- Abbreviation: MWL
- Founded: 1938
- Dissolved: 1940
- Split from: Revolutionary Workers League
- Ideology: Trotskyism
- Political position: Far-left

= Marxist Workers League (US) =

The Marxist Workers League was the name of two splinter groups from the Revolutionary Workers League (RWL) in the 1930s.

== 1936 split ==
The first group split in early 1936. After "a sensational existence of both its members for 19 days", they rejoined the RWL.

== 1938 split ==
The second group formed in early 1938, containing elements from the RWL, Albert Weisbord's Communist League of Struggle, and the Trotskyist YPSL. Its central criticism of the RWL was of its analysis of the Spanish Civil War, which it believed was an imperialist war. Its principal leader was Karl Mienov. Mienov advocated for a revolutionary defeatist position in Spain, rather than the critical support of the Republican government advocated by the RWL, declaring "to be wrong on the Spanish war means to open the door wide open to social-patriotism in the coming imperialist world war... We are proud that we split from such a centrist group."

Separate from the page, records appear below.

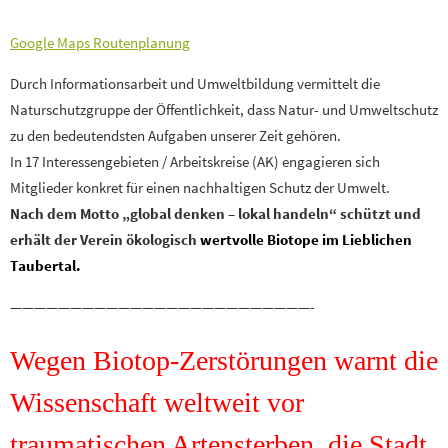
Google Maps Routenplanung
Durch Informationsarbeit und Umweltbildung vermittelt die
Naturschutzgruppe der Öffentlichkeit, dass Natur- und Umweltschutz
zu den bedeutendsten Aufgaben unserer Zeit gehören.
In 17 Interessengebieten / Arbeitskreise (AK) engagieren sich
Mitglieder konkret für einen nachhaltigen Schutz der Umwelt.
Nach dem Motto „global denken – lokal handeln“ schützt und
erhält der Verein ökologisch
wertvolle Biotope im Lieblichen
Taubertal.
—————————————————————————-
Wegen Biotop-Zerstörungen warnt die
Wissenschaft weltweit vor
traumatischen Artensterben, die Stadt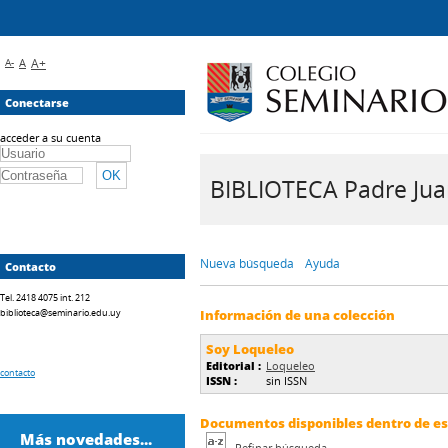
A-
A
A+
Conectarse
acceder a su cuenta
BIBLIOTECA Padre Juan 
Nueva búsqueda
Ayuda
Contacto
Tel. 2418 4075 int. 212
biblioteca@seminario.edu.uy
Información de una colección
Soy Loqueleo
Editorial :
Loqueleo
contacto
ISSN :
sin ISSN
Documentos disponibles dentro de est
Más novedades...
Refinar búsqueda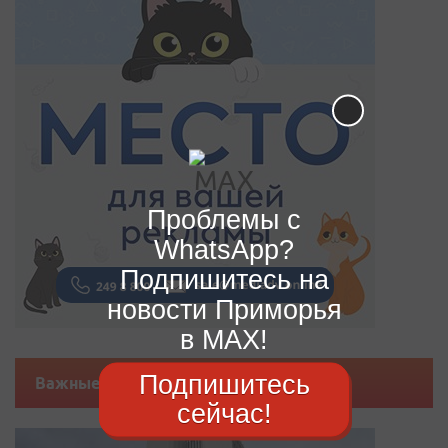
Проблемы с
WhatsApp?
Подпишитесь на
новости Приморья
в MAX!
Подпишитесь
Важные новости
сейчас!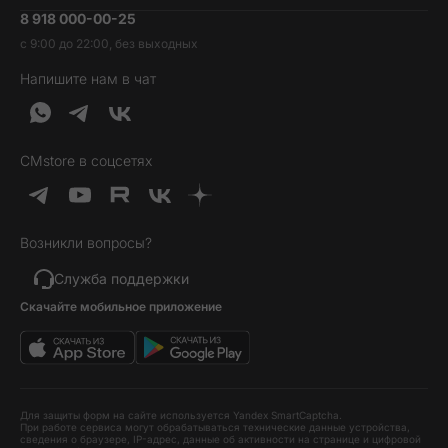
8 918 000-00-25
Вакансии
Трейд-ин
Наушники и колонки
с 9:00 до 22:00, без выходных
Контакты
Гарантия и возврат
Продукция Dyson
Напишите нам в чат
Обратная связь
Доставка и оплата
Гейминг
О нас
Кредит и рассрочка
Гаджеты
Публичная оферта
Вопросы и ответы
Услуги и софт
CMstore в соцсетях
Политика конфиденциальности
Карта сайта
Идеи подарков
Новинки
Возникли вопросы?
Товары дня
Выгодные комплекты
Служба поддержки
Скачайте мобильное приложение
Хиты продаж
Уценка
Для защиты форм на сайте используется Yandex SmartCaptcha.
При работе сервиса могут обрабатываться технические данные устройства,
сведения о браузере, IP-адрес, данные об активности на странице и цифровой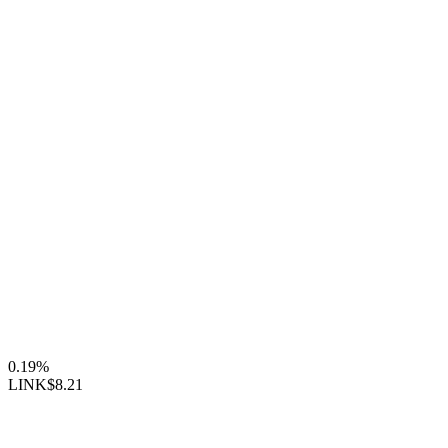
0.19%
LINK
$8.21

The MWL published a "theoretical organ" out of New York called The Spark, and then Power, from February 1938 to 1940. According to Walter Goldberg, The Spark lasted from Vol. I #1 Feb. 1938 to Vol. II #3 May 1939.

In 1940, the MWL merged with another small sect, the Revolutionary Marxist League, led by Meldon Joerger, to create a group called the Workers Party. This new sect appears to have died out quickly, such that it had gone out of existence before the Shachtmanite Workers Party was formed in April 1940.